◆ Task to carry out
An exact copy of the records below is needed, with every picture left out.

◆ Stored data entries
□ □ □ □ □ □ □

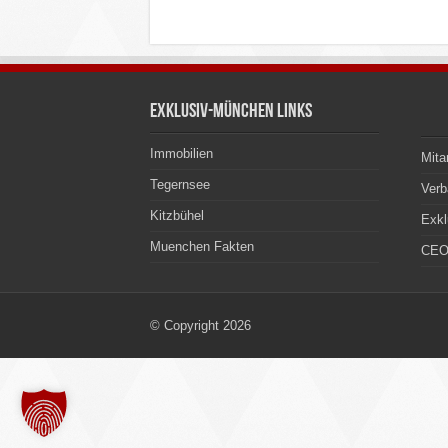
Exklusiv-München Links
Immobilien
Mita
Tegernsee
Ver
Kitzbühel
Exkl
Muenchen Fakten
CEO
© Copyright 2026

□ □ □ □ □ □ □

◆ Solution
Exklusiv-München Links
Immobilien
Mita
Tegernsee
Ver
Kitzbühel
Exkl
Muenchen Fakten
CEO
© Copyright 2026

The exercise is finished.